(Beginning of Source records)

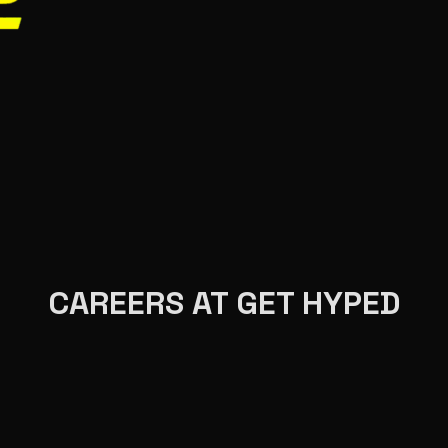
CAREERS AT GET HYPED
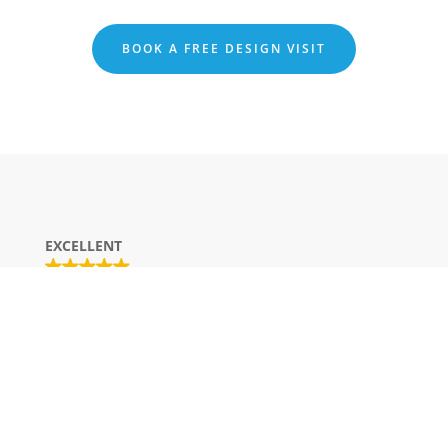
BOOK A FREE DESIGN VISIT
EXCELLENT
Based on
20 reviews
George G
16/08/2025
Trustindex verifies that the original
source of the review is Google.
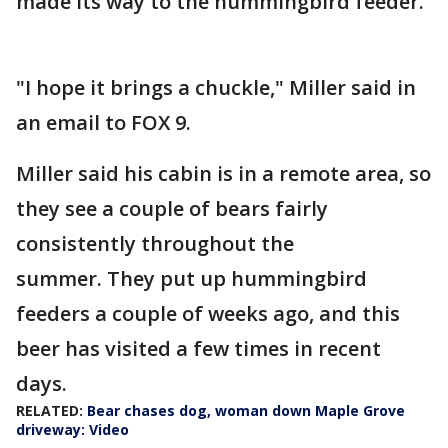
made its way to the hummingbird feeder.
"I hope it brings a chuckle," Miller said in
an email to FOX 9.
Miller said his cabin is in a remote area, so
they see a couple of bears fairly
consistently throughout the
summer. They put up hummingbird
feeders a couple of weeks ago, and this
beer has visited a few times in recent
days.
RELATED:
Bear chases dog, woman down Maple Grove
driveway: Video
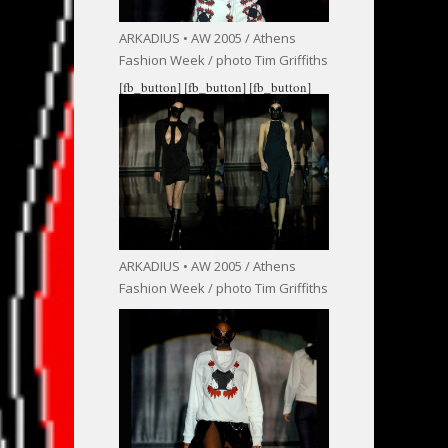
ARKADIUS • AW 2005 / Athens
Fashion Week / photo Tim Griffiths
[fb_button]
[fb_button]
[fb_button]
ARKADIUS • AW 2005 / Athens
Fashion Week / photo Tim Griffiths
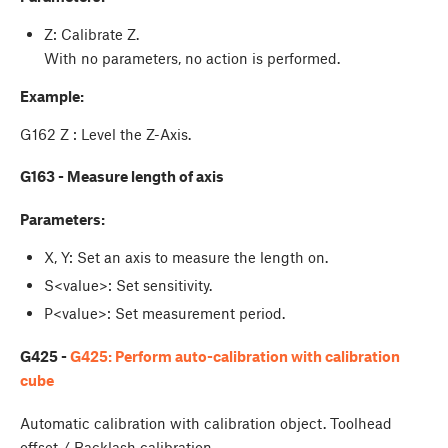
Z: Calibrate Z.
With no parameters, no action is performed.
Example:
G162 Z : Level the Z-Axis.
G163 - Measure length of axis
Parameters:
X, Y: Set an axis to measure the length on.
S<value>: Set sensitivity.
P<value>: Set measurement period.
G425 -
G425: Perform auto-calibration with calibration
cube
Automatic calibration with calibration object. Toolhead
offset / Backlash calibration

(End of Source records)

== Work instructions ==
Every line of the data above should be quoted exactly. Omit the pictures.

== Expected answer ==
CAREERS AT GET HYPED
BOOK A FREE DESIGN VISIT
EXCELLENT
Based on
20 reviews
George G
16/08/2025
Trustindex verifies that the original
source of the review is Google.
made its way to the hummingbird feeder.
"I hope it brings a chuckle," Miller said in
an email to FOX 9.
Miller said his cabin is in a remote area, so
they see a couple of bears fairly
consistently throughout the
summer. They put up hummingbird
feeders a couple of weeks ago, and this
beer has visited a few times in recent
days.
RELATED:
Bear chases dog, woman down Maple Grove
driveway: Video
ARKADIUS • AW 2005 / Athens
Fashion Week / photo Tim Griffiths
[fb_button]
[fb_button]
[fb_button]
ARKADIUS • AW 2005 / Athens
Fashion Week / photo Tim Griffiths
Z: Calibrate Z.
With no parameters, no action is performed.
Example:
G162 Z : Level the Z-Axis.
G163 - Measure length of axis
Parameters:
X, Y: Set an axis to measure the length on.
S<value>: Set sensitivity.
P<value>: Set measurement period.
G425 -
G425: Perform auto-calibration with calibration
cube
Automatic calibration with calibration object. Toolhead
offset / Backlash calibration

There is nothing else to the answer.